## [Work request]
Leave out the pictures and retype, exactly, the lines below from the line with "des Ehegattenerbrechts bei Gütergemeinschaft." up to and including the line with "autokarów z dogodnym", nothing more.

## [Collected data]
• • • •

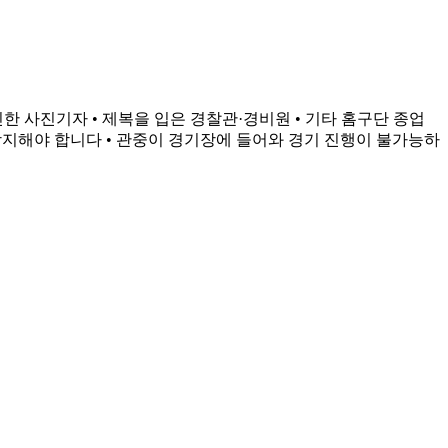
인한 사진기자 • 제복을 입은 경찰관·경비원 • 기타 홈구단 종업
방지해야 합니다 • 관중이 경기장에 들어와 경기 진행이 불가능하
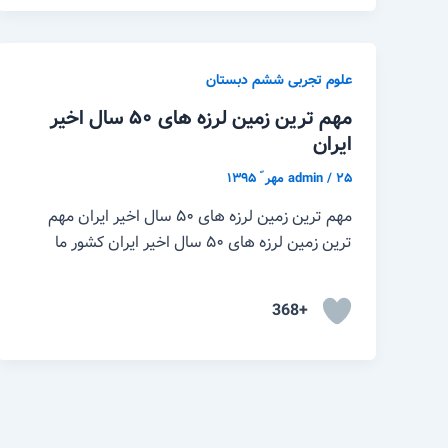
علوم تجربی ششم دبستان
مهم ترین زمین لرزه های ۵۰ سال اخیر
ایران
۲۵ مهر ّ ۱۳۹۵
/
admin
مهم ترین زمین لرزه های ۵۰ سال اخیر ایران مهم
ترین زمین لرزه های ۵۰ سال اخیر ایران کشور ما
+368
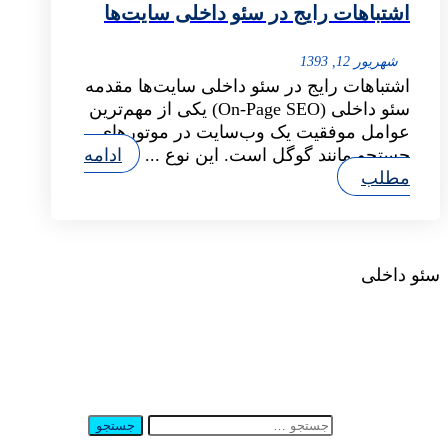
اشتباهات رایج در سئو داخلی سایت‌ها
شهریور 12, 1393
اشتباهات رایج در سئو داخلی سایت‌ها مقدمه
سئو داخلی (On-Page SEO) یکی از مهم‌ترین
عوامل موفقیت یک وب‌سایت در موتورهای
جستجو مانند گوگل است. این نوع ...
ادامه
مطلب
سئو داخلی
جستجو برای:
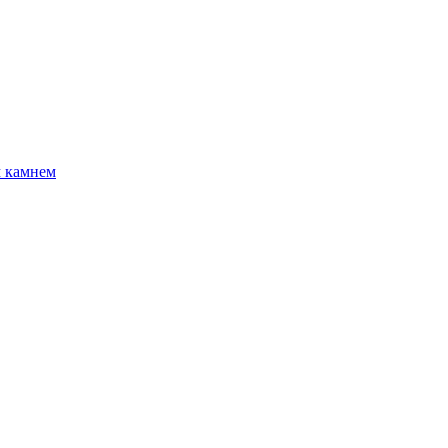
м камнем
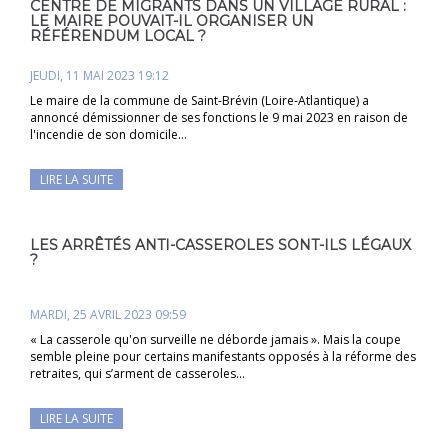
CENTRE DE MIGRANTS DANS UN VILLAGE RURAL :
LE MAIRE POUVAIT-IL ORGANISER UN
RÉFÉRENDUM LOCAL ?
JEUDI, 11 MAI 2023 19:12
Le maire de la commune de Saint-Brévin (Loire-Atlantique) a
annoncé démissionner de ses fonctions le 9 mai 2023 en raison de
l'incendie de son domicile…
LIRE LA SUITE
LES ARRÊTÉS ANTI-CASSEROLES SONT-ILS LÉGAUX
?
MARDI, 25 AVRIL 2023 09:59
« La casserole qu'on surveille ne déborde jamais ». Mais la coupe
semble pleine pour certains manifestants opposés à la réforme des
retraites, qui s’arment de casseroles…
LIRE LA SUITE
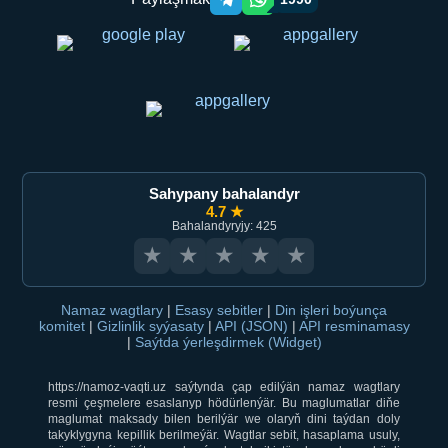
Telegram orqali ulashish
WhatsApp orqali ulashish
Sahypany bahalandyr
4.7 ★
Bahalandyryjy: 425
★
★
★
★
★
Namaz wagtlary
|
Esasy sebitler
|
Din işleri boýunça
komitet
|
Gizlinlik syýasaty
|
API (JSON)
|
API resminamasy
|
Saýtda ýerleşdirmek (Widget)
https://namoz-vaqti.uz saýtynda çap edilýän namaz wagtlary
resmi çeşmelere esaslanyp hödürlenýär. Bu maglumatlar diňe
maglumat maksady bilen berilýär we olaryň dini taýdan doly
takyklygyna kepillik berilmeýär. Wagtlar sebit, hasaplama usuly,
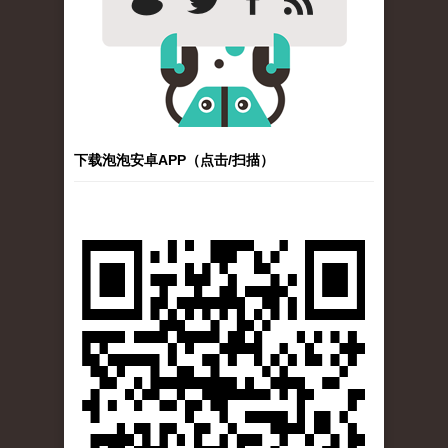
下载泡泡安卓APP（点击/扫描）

• • • •

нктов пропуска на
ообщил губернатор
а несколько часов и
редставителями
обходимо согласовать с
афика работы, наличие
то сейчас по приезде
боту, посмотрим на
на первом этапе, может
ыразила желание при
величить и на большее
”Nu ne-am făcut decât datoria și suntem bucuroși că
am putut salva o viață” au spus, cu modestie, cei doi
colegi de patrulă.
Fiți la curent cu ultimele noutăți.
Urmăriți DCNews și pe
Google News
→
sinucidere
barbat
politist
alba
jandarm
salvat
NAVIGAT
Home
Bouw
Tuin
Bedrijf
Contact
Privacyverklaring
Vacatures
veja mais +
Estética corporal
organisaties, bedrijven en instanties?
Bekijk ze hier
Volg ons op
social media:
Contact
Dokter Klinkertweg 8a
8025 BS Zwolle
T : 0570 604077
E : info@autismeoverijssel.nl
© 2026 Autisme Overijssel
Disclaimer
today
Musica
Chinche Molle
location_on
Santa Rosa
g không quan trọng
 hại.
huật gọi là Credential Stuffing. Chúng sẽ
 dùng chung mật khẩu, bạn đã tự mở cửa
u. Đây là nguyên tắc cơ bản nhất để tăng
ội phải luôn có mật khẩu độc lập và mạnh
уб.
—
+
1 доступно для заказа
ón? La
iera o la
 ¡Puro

• • • •

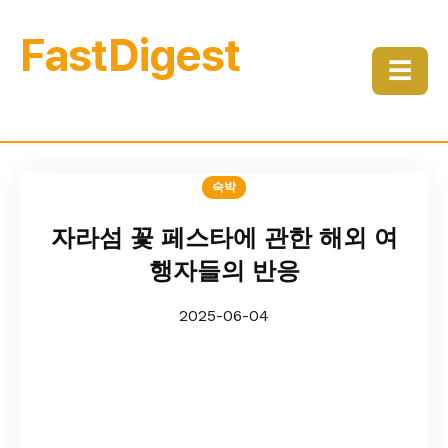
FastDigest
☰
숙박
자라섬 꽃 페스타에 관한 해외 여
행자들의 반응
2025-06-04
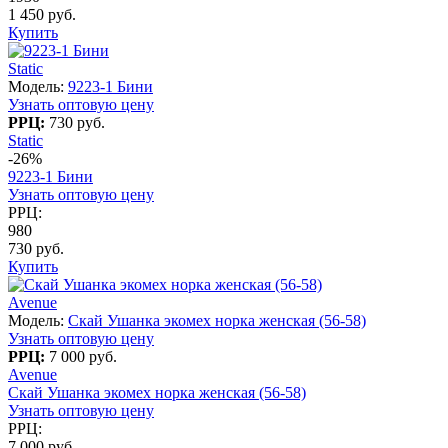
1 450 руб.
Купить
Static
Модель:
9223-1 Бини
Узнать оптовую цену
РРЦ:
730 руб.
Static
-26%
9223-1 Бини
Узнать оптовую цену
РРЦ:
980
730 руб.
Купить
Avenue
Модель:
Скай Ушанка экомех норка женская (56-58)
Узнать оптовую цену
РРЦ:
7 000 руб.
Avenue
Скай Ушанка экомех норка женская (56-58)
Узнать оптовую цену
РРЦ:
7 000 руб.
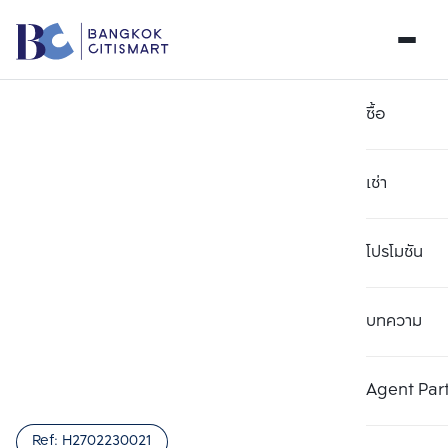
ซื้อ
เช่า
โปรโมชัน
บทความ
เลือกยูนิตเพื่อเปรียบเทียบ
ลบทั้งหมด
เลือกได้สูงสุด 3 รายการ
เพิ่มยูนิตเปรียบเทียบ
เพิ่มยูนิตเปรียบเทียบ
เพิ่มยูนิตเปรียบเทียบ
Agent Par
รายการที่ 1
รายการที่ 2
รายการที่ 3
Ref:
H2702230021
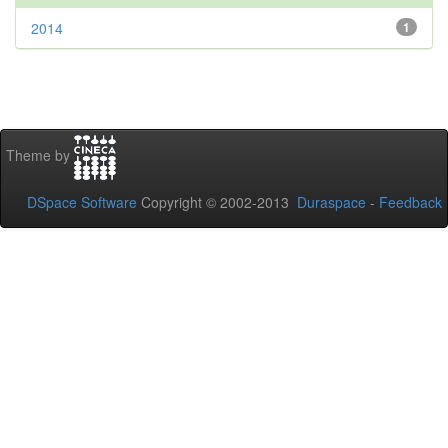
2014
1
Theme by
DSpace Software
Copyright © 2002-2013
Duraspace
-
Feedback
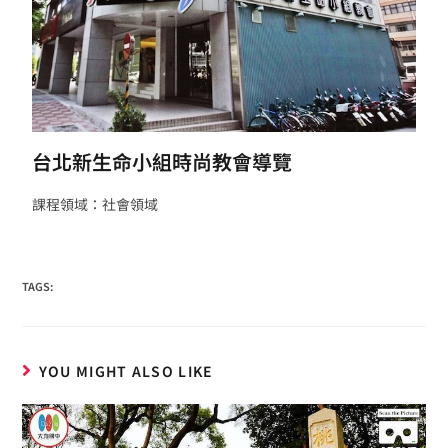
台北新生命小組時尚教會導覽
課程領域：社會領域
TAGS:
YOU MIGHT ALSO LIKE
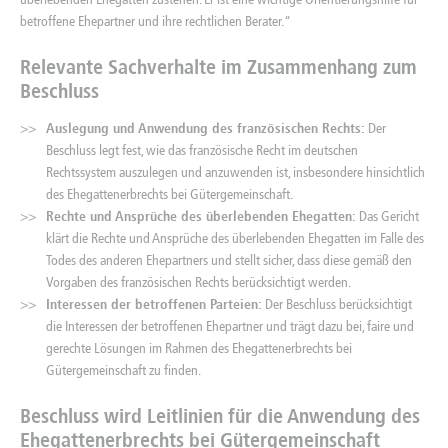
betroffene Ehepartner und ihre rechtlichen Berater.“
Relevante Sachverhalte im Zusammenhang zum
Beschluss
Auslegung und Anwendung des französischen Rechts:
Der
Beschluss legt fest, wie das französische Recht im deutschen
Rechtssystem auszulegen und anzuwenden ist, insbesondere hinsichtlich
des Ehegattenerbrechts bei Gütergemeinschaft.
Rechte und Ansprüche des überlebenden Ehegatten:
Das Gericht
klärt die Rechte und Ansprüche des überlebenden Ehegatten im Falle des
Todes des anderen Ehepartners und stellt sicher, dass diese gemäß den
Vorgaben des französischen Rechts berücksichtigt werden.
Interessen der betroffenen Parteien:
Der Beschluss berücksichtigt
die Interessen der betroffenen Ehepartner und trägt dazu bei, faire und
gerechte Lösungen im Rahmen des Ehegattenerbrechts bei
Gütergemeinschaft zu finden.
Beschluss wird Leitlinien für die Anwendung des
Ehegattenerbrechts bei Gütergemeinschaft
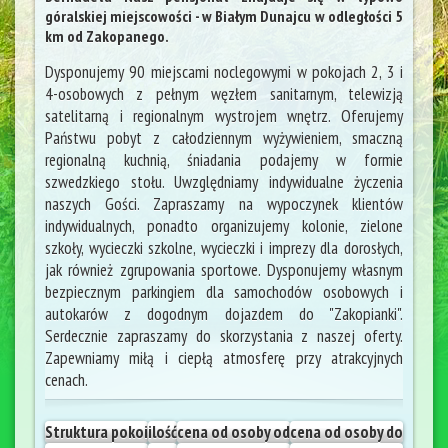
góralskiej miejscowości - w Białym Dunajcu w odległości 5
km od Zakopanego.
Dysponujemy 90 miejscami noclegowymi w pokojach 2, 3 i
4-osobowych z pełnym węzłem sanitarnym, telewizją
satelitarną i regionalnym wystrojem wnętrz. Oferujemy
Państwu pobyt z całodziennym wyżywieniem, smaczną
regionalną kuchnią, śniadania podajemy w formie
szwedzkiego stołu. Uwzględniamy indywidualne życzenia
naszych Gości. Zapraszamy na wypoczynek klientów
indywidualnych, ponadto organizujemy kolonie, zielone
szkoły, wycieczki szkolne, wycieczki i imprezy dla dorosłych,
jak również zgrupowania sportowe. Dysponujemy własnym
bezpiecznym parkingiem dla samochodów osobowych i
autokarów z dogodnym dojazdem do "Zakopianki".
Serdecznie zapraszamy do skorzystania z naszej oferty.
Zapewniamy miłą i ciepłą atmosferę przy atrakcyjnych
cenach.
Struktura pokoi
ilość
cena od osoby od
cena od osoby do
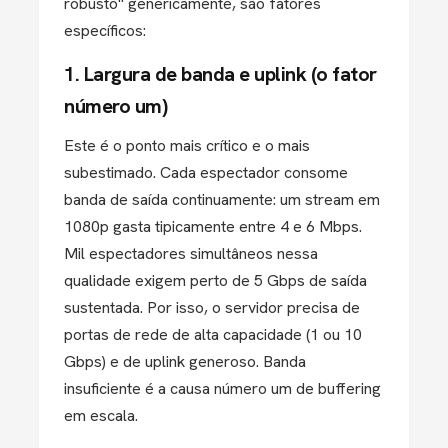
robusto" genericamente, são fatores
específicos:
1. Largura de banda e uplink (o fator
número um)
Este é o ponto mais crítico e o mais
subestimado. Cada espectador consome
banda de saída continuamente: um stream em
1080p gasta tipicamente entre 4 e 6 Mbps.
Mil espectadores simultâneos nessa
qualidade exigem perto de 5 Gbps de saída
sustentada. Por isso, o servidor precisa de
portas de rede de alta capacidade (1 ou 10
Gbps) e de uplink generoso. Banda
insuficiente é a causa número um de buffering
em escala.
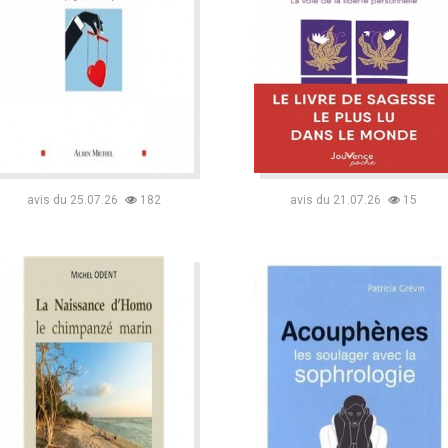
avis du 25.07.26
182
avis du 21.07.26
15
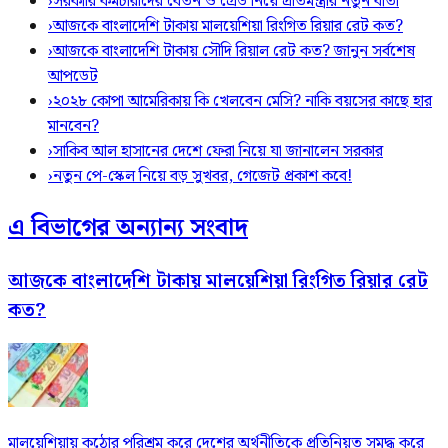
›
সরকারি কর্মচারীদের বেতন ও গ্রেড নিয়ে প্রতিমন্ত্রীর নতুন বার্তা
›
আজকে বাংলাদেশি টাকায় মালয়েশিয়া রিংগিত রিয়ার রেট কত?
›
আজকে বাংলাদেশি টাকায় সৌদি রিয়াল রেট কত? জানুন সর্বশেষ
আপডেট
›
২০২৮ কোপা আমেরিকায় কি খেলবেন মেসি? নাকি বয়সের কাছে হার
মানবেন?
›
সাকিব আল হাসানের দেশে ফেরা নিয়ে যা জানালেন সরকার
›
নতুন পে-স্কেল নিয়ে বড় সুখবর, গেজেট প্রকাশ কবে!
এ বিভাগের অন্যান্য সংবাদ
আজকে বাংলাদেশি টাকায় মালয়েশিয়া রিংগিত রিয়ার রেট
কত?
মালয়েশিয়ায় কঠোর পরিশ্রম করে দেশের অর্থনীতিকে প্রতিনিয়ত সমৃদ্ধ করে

• • • •

## [Exercise result]
des Ehegattenerbrechts bei Gütergemeinschaft.
Rechte und Ansprüche des überlebenden Ehegatten:
Das Gericht
klärt die Rechte und Ansprüche des überlebenden Ehegatten im Falle des
Todes des anderen Ehepartners und stellt sicher, dass diese gemäß den
Vorgaben des französischen Rechts berücksichtigt werden.
Interessen der betroffenen Parteien:
Der Beschluss berücksichtigt
die Interessen der betroffenen Ehepartner und trägt dazu bei, faire und
gerechte Lösungen im Rahmen des Ehegattenerbrechts bei
Gütergemeinschaft zu finden.
Beschluss wird Leitlinien für die Anwendung des
Ehegattenerbrechts bei Gütergemeinschaft
góralskiej miejscowości - w Białym Dunajcu w odległości 5
km od Zakopanego.
Dysponujemy 90 miejscami noclegowymi w pokojach 2, 3 i
4-osobowych z pełnym węzłem sanitarnym, telewizją
satelitarną i regionalnym wystrojem wnętrz. Oferujemy
Państwu pobyt z całodziennym wyżywieniem, smaczną
regionalną kuchnią, śniadania podajemy w formie
szwedzkiego stołu. Uwzględniamy indywidualne życzenia
naszych Gości. Zapraszamy na wypoczynek klientów
indywidualnych, ponadto organizujemy kolonie, zielone
szkoły, wycieczki szkolne, wycieczki i imprezy dla dorosłych,
jak również zgrupowania sportowe. Dysponujemy własnym
bezpiecznym parkingiem dla samochodów osobowych i
autokarów z dogodnym dojazdem do "Zakopianki".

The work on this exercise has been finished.